Tentunya maskapai akan dikenakan charge untuk setiap bus. Ini beda bila mendapat parking di gate yang ada fasilitas garbaratanya. Itu karena biaya sudah entitle dalam satu paket biaya yang dianggarkan setiap tahun untuk pelayanan di otoritas bandara. Sementara itu, biaya bus di remote area susah diprediksi.

Mari menyimak sebuah studi kasus di salah satu maskapai yang melakukan terobosan. Akhir-akhir ini, banyak kolega yang telah menikmati jasa Citilink dari Bandara Halim Perdanakusuma. Menurut pandangan kolega, banyak perubahan pelayanan maskapai dalam ketepatan waktu yang terus membaik, baik saat take off maupun landing di Bandara Halim.

Penulis sudah menikmati penerbangan dari Bandara Halim pada Maret 2014 dengan Citilink QG102 ke Yogyakarta pada pukul 19.00 WIB. Kesan saya, Bandara Halim masih sangat manusiawi dari aspek kenyamanan bila dibandingkan Bandara Soerkarno-Hatta yang mirip terminal bus. Selain itu, tidak ada calo tiket dan calo taksi di Bandara Halim.

Bila perluasan terminal tiga Soekarno-Hatta selesai, apakah semakin nyaman? Nanti kita buktikan. Saat ini, tempat parkir di Bandara Halim sudah agak padat. Namun, tidak membuang waktu banyak untuk mencari lahan parkir.

Akan tetapi, hal itu belum merepresentasikan Bandara Halim yang nyaman karena baru Citilink yang masuk. Rencana sebelumnya, selain Citilink, juga masih ada sebagian penerbangan Air Asia dan Lion Air. Saat ini keduanya belum masuk. Bila tiga maskapai itu masuk Bandara Halim, baru dapat dilihat tingkat kenyamanan Bandara Halim, apakah teruji baik atau tidak?

Itu gambaran dari maskapai yang berusaha menghindari take off dan landing di Bandara Soerkarno-Hatta (BSH) sebagai strategi mengejar ketepatan waktu dan tentu ada usaha untuk mengurasi cost irregularities.

Inilah sebuah anomali bisnis penerbangan yang terjadi di Indonesia. Harusnya secara rasional semua industri penerbangan dan supporting bisnisnya menikmati kue manis revenue yang tinggi dari pertumbuhan traffic penumpang udara yang diperkirakan mencapai 100 juta pada 2015.

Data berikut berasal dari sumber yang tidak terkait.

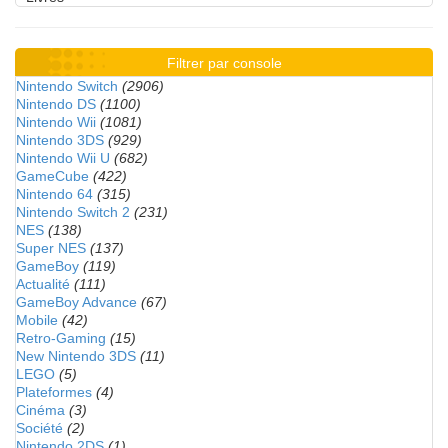
Filtrer par console
Nintendo Switch
(2906)
Nintendo DS
(1100)
Nintendo Wii
(1081)
Nintendo 3DS
(929)
Nintendo Wii U
(682)
GameCube
(422)
Nintendo 64
(315)
Nintendo Switch 2
(231)
NES
(138)
Super NES
(137)
GameBoy
(119)
Actualité
(111)
GameBoy Advance
(67)
Mobile
(42)
Retro-Gaming
(15)
New Nintendo 3DS
(11)
LEGO
(5)
Plateformes
(4)
Cinéma
(3)
Société
(2)
Nintendo 2DS
(1)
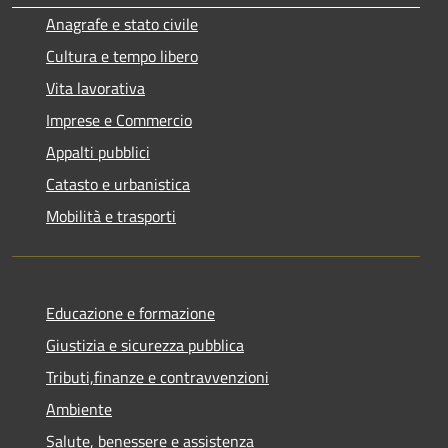
Anagrafe e stato civile
Cultura e tempo libero
Vita lavorativa
Imprese e Commercio
Appalti pubblici
Catasto e urbanistica
Mobilità e trasporti
Educazione e formazione
Giustizia e sicurezza pubblica
Tributi,finanze e contravvenzioni
Ambiente
Salute, benessere e assistenza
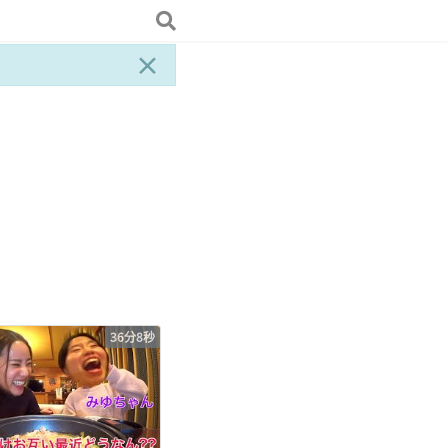
×
36分8秒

Namun, apa yang terjadi? Dalam dua tahun terakhir ini saja setiap awal tahun ada maskapai yang bangkrut. Pada 2013, pengadilan menyatakan maskapai Batavia Air pailit. Pada Februari 2014, giliran maskapai Merpati Airlines menghentikan operasi penerbangan atau boleh dibilang bangkrut karena cash flow juga negatif serta tidak membayar gaji karyawan dan pilot selama empat bulan.

Sangat mengherankan, angka pertumbuhan penumpang udara di Indonesia setiap tahun tidak pernah turun, namun beberapa maskapai sekarang malah tiap tahun bangkrut. Penulis juga mendengar pada April 2014 ini beberapa maskapai nasional juga mengalami kesulitan keuangan dan operasional.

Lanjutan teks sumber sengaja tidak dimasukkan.